Edit: fixing spelling

[–]Mustang97 6 points7 points ago

If third parties are targeted with seizures in the same action as the primary seizure party, I would suggest an override to the Fed R. Civ. Pro. (only for these types of actions) so that separate actions are required for each defendant/complaint. This is so that personal jurisdiction standards are fairly met for each defendant, and so that a plaintiff doesn't just have the leisure of hailing endless defendants from all over the U.S. / world into its own cozy forum, and being subjected to the plaintiff's own neatly packaged action. In effect, it shifts the burden to complain upon the plaintiff and it reduces litigation burden on the third party. The bill should probably also address Joinder, Impleader, Interpleader, etc. rules so that the above requirement cannot be subverted.

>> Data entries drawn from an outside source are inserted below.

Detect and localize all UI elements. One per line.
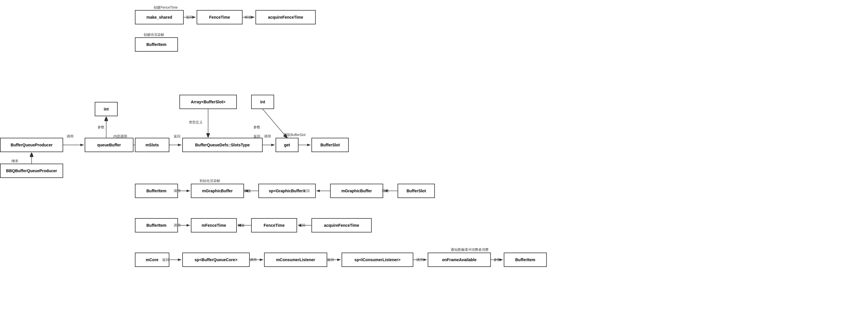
onFrameAvailable-box: onFrameAvailable [428,253,491,267]
diagram-label-10: 返回 [253,134,260,139]
diagram-label-20: 赋值 [238,223,245,228]
acquireFenceTime_top-box: acquireFenceTime [255,10,316,24]
BufferQueueProducer-box: BufferQueueProducer [0,138,63,152]
BufferSlot_mid-box: BufferSlot [398,184,435,198]
sp_BufferQueueCore-box: sp<BufferQueueCore> [182,253,250,267]
diagram-label-26: 通知图像缓冲消费者消费 [451,247,489,252]
diagram-label-8: 类型定义 [189,120,203,125]
mFenceTime-box: mFenceTime [191,218,237,232]
diagram-label-22: 返回 [162,257,169,262]
diagram-label-9: 参数 [253,125,260,130]
BufferSlot_right-box: BufferSlot [311,138,349,152]
diagram-label-16: 赋值 [244,189,251,193]
diagram-label-19: 调用 [174,223,181,228]
diagram-label-5: 内部调用 [113,134,127,139]
mSlots-box: mSlots [135,138,169,152]
diagram-label-7: 继承 [11,159,19,164]
FenceTime_top-box: FenceTime [197,10,243,24]
BBQBufferQueueProducer-box: BBQBufferQueueProducer [0,164,63,178]
diagram-label-17: 返回 [303,189,310,193]
diagram-label-14: 初始化渲染帧 [199,179,220,183]
diagram-label-25: 调用 [416,257,423,262]
diagram-label-21: 返回 [299,223,305,228]
int_right-box: int [251,95,274,109]
arrows-svg [0,0,868,316]
diagram-label-24: 返回 [327,257,334,262]
get-box: get [276,138,299,152]
mGraphicBuffer_left-box: mGraphicBuffer [191,184,244,198]
Array_BufferSlot-box: Array<BufferSlot> [179,95,237,109]
make_shared-box: make_shared [135,10,184,24]
diagram: BufferQueueProducerBBQBufferQueueProduce… [0,0,868,316]
BufferItem_bot-box: BufferItem [504,253,547,267]
BufferQueueDefs-box: BufferQueueDefs::SlotsType [182,138,262,152]
BufferItem_top-box: BufferItem [135,37,178,52]
mGraphicBuffer_right-box: mGraphicBuffer [330,184,383,198]
diagram-label-13: 返回 [174,134,181,139]
diagram-label-11: 获取BufferSlot [284,133,305,137]
BufferItem_mid2-box: BufferItem [135,218,178,232]
diagram-label-1: 返回 [186,15,193,20]
diagram-label-15: 调用 [174,189,181,193]
diagram-label-4: 参数 [98,125,104,130]
queueBuffer-box: queueBuffer [85,138,133,152]
diagram-label-2: 赋值 [245,15,251,20]
FenceTime_bot-box: FenceTime [251,218,297,232]
diagram-label-6: 调用 [67,134,73,139]
int_param-box: int [95,102,118,116]
diagram-label-27: 参数 [494,257,501,262]
acquireFenceTime_bot-box: acquireFenceTime [311,218,372,232]
diagram-label-18: 调用 [382,189,389,193]
diagram-label-12: 调用 [264,134,271,139]
mConsumerListener-box: mConsumerListener [264,253,327,267]
diagram-label-3: 创建待渲染帧 [144,32,164,37]
diagram-label-0: 创建FenceTime [154,5,178,10]
diagram-label-23: 调用 [250,257,257,262]
BufferItem_mid1-box: BufferItem [135,184,178,198]
sp_IConsumerListener-box: sp<IConsumerListener> [342,253,413,267]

Reddit would love to see the draft bill!

[–]Neebat 1 point2 points ago

The judge first has to be aware of the third parties affected. In many cases, the complainants aren't telling the judge that the domain serves millions of people. Mega was a great example. All the documents filed for the warrants omitted any mention of legitimate use.

If the judge doesn't know there are affected third-parties with legitimate use for the site, they may order the whole thing shut down, whether that's proper procedure or not. By the time the court becomes aware of what's happened, there may be millions of dollars in damages.

[–]Mustang97 1 point2 points ago

Yes, I see your point and its absolutely correct.

However, I was just talking about an action where a defendant AND third party are complained upon and both are subjected to seizure by the plaintiff (Arising out of the same transaction...etc.). My thought is that a primary defendant and a third party should each get their own separate hearings, and a right that it not be joined.

I think some sort of a separate hearing requirement is necessary to prevent a plaintiff from "knocking down all the pins with one bowling ball."

[–]Neebat 1 point2 points ago

That's fair. Unfortunately, it's frequently not possible with the way courts are dealing with these cases.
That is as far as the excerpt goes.